“One what?” Mrs. Wells was startled.

“Trunks!” cried Walter.

“Goodness! I thought it was a fire!”

“’Ere’s ’nother!” cried Walter again. “’Ere they come. All of ’em!”

“Good work!” Richard slapped him on the back. “You’re the boy! Now let’s rustle up a stevedore and a customs gentleman and put them through.”

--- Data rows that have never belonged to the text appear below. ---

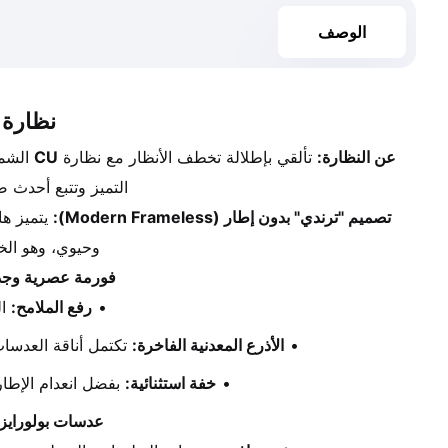
الوصف
نظارة CU الشمسية – أناقة الـ "فرملس" بتصميم "ترندي" جر
عن النظارة:
 تألقي بإطلالة تخطف الأنظار مع نظارة 
CU
التميز وتتبع أحدث 
تصميم "ترندي" بدون إطار (Modern Frameless):
وحيوي، وهو الخي
فورمة عصرية وجذا
رفع الملامح:
 ا
الأذرع المعدنية الفاخرة:
 تكتمل أناقة العدسا
خفة استثنائية:
 بفضل انعدام الإطار
عدسات بولورايزد (Polarized) عالية ا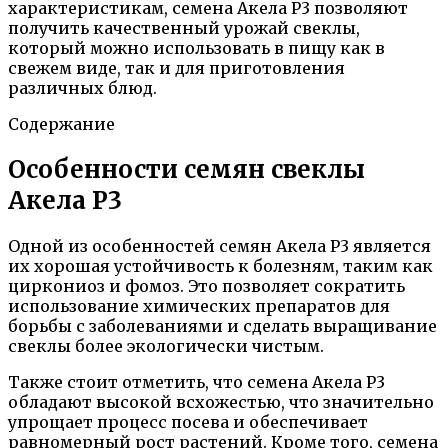
характеристикам, семена Акела Р3 позволяют
получить качественный урожай свеклы,
который можно использовать в пищу как в
свежем виде, так и для приготовления
различных блюд.
Содержание
Особенности семян свеклы
Акела Р3
Одной из особенностей семян Акела Р3 является
их хорошая устойчивость к болезням, таким как
циркониоз и фомоз. Это позволяет сократить
использование химических препаратов для
борьбы с заболеваниями и сделать выращивание
свеклы более экологически чистым.
Также стоит отметить, что семена Акела Р3
обладают высокой всхожестью, что значительно
упрощает процесс посева и обеспечивает
равномерный рост растений. Кроме того, семена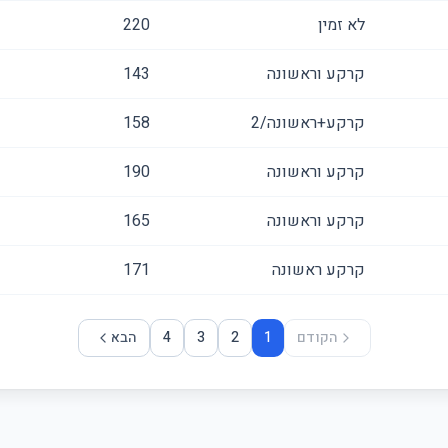
לא זמין
220
קרקע וראשונה
143
קרקע+ראשונה/2
158
קרקע וראשונה
190
קרקע וראשונה
165
קרקע ראשונה
171
הקודם
1
2
3
4
הבא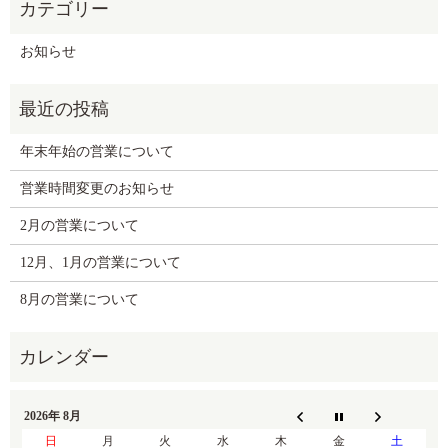
お知らせ
年末年始の営業について
営業時間変更のお知らせ
2月の営業について
12月、1月の営業について
8月の営業について
2026年 8月
日
月
火
水
木
金
土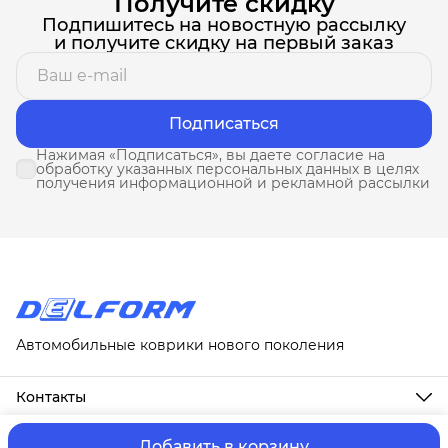
Получите скидку
Подпишитесь на новостную рассылку
и получите скидку на первый заказ
Подписаться
Нажимая «Подписаться», вы даете согласие на
обработку указанных персональных данных в целях
получения информационной и рекламной рассылки
Автомобильные коврики нового поколения
Контакты
Адрес
г. Москва, ул. Новослободская, д. 20, 1А
Добавить в корзину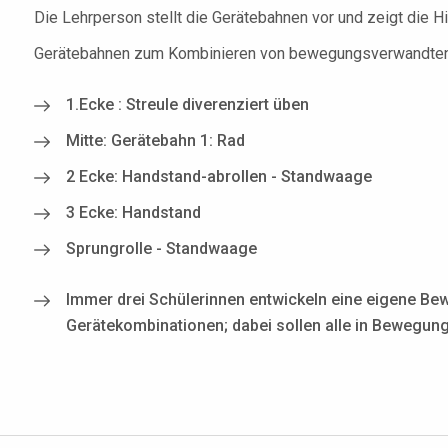
Die Lehrperson stellt die Gerätebahnen vor und zeigt die Hil
Gerätebahnen zum Kombinieren von bewegungsverwandten u
1.Ecke : Streule diverenziert üben
Mitte: Gerätebahn 1: Rad
2 Ecke: Handstand-abrollen - Standwaage
3 Ecke: Handstand
Sprungrolle - Standwaage
Immer drei Schülerinnen entwickeln eine eigene Be
Gerätekombinationen; dabei sollen alle in Bewegung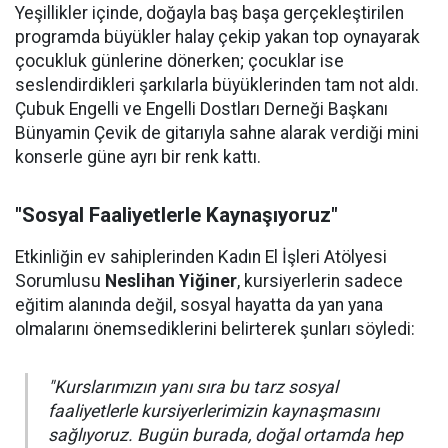
Yeşillikler içinde, doğayla baş başa gerçekleştirilen
programda büyükler halay çekip yakan top oynayarak
çocukluk günlerine dönerken; çocuklar ise
seslendirdikleri şarkılarla büyüklerinden tam not aldı.
Çubuk Engelli ve Engelli Dostları Derneği Başkanı
Bünyamin Çevik de gitarıyla sahne alarak verdiği mini
konserle güne ayrı bir renk kattı.
"Sosyal Faaliyetlerle Kaynaşıyoruz"
Etkinliğin ev sahiplerinden Kadın El İşleri Atölyesi
Sorumlusu
Neslihan Yiğiner
, kursiyerlerin sadece
eğitim alanında değil, sosyal hayatta da yan yana
olmalarını önemsediklerini belirterek şunları söyledi:
"Kurslarımızın yanı sıra bu tarz sosyal
faaliyetlerle kursiyerlerimizin kaynaşmasını
sağlıyoruz. Bugün burada, doğal ortamda hep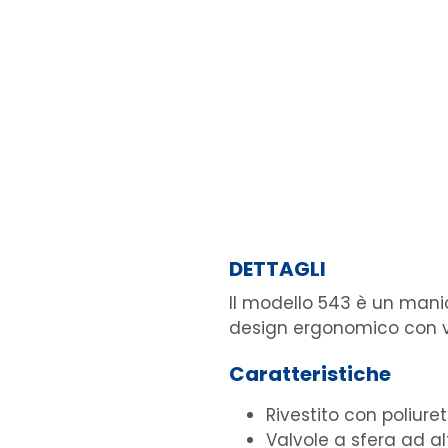
DETTAGLI
Il modello 543 è un manic
design ergonomico con va
Caratteristiche
Rivestito con poliur
Valvole a sfera ad al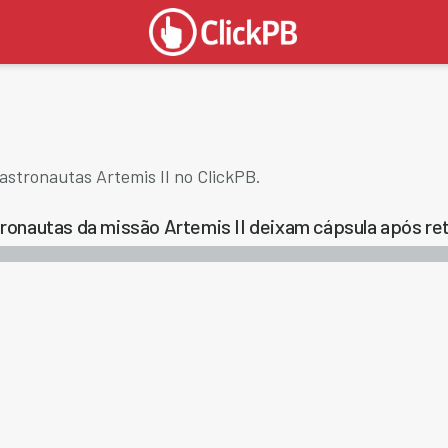
astronautas Artemis II no ClickPB.
ronautas da missão Artemis II deixam cápsula após ret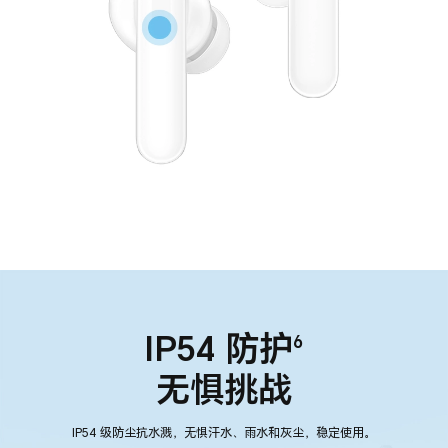
IP54 防护
6
无惧挑战
IP54 级防尘抗水溅，无惧汗水、雨水和灰尘，稳定使用。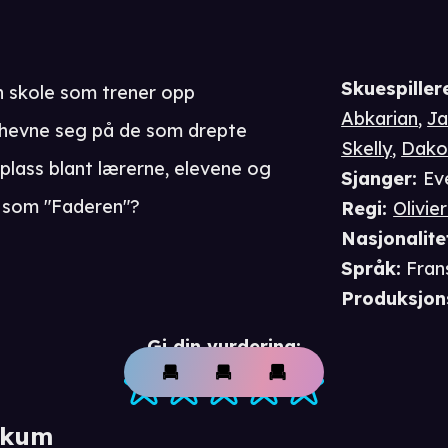
Skuespiller
 skole som trener opp
Abkarian
,
Ja
å hevne seg på de som drepte
Skelly
,
Dakot
n plass blant lærerne, elevene og
Sjanger
:
Ev
 som "Faderen"?
Regi
:
Olivie
Nasjonalite
Språk
:
Fran
Produksjon
Gi din vurdering:
ikum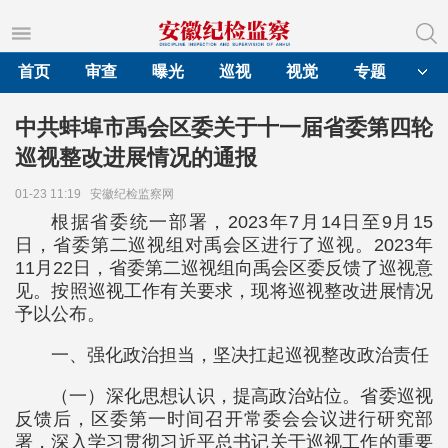
首页
审查
曝光
巡视
视觉
专题
中共蚌埠市禹会区委关于十一届省委第四轮
巡视整改进展情况的通报
01-23 11:19
安徽纪检监察网
根据省委统一部署，2023年7月14日至9月15
日，省委第二巡视组对禹会区进行了巡视。2023年
11月22日，省委第二巡视组向禹会区委反馈了巡视意
见。按照巡视工作有关要求，现将巡视整改进展情况
予以公布。
一、强化政治担当，坚决扛起巡视整改政治责任
（一）深化思想认识，提高政治站位。省委巡视
反馈后，区委第一时间召开常委会会议进行研究部
署，深入学习贯彻习近平总书记关于巡视工作的重要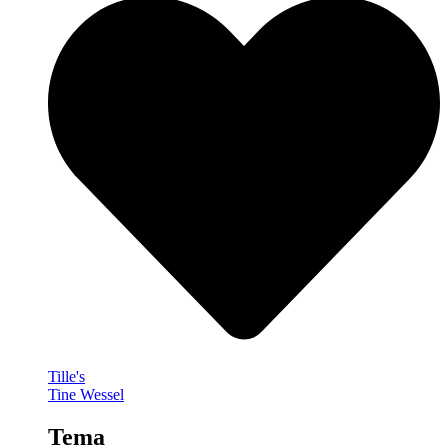
Tille's
Tine Wessel
Tema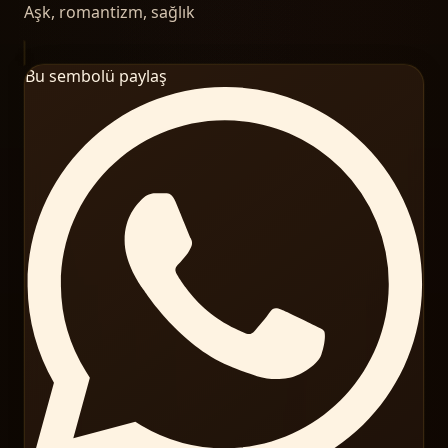
Aşk, romantizm, sağlık
Bu sembolü paylaş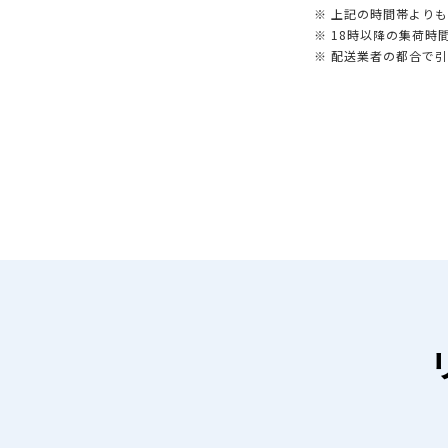
※ 上記の時間帯より
※ 18時以降の集荷
※ 配送業者の都合で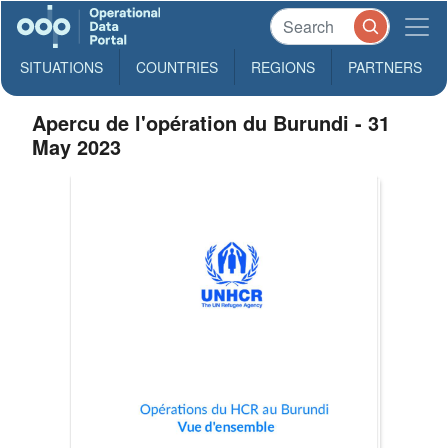
SITUATIONS
COUNTRIES
REGIONS
PARTNERS
Apercu de l'opération du Burundi - 31
May 2023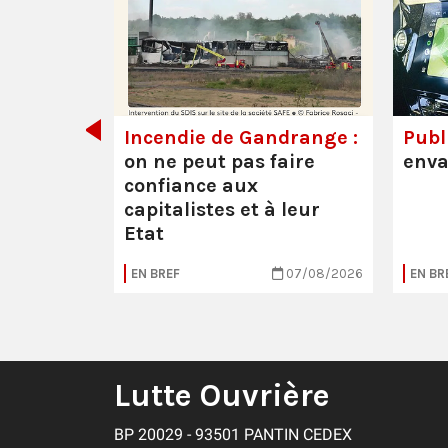
de tout
Incendie de Gandrange :
Publi
on ne peut pas faire
enva
confiance aux
capitalistes et à leur
Etat
05/08/2026
EN BREF
07/08/2026
EN BR
Lutte Ouvrière
BP 20029 - 93501 PANTIN CEDEX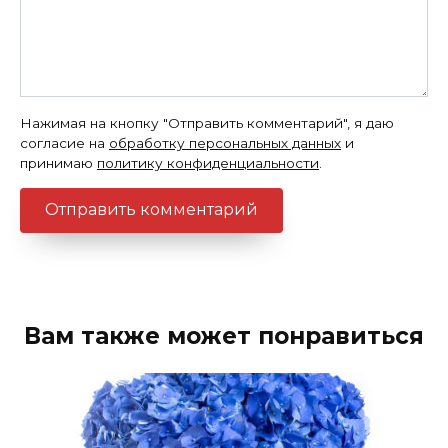
Нажимая на кнопку "Отправить комментарий", я даю
согласие на
обработку персональных данных
и
принимаю
политику конфиденциальности
.
Вам также может понравиться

Mrs. Wells had given Geraldine the family purse, and she in turn had passed it over to Richard. Like a veteran tourist-guide, he paid small duties, fee’d the draymen, arranged for expressage, called taxis, bought train tickets and established his party in the rear seats of an observation car. Not until they were speeding out of the Lackawanna Station did he realize that he had not telephoned Galloway. “Well,” he thought, “he has my letter mailed on shipboard. He’ll find us, all right.”

Then a ridiculous thought seized him. He took a seat beside Geraldine and pulled from his pocket a thin wallet, the one he had shown her on that first day at Naples; from it he produced a solitary five-dollar bill.

“Look!” he waved it.

She did not comprehend until he had brought the family purse from another pocket and dangled the two before her.

“I’ve bought my ticket out of your money!” he cried. “Now wasn’t that clever of me! I still have my five dollars to windward and good free meals ahead! Oh, it’s a wonderful thing to have faith. The Lord will provide.”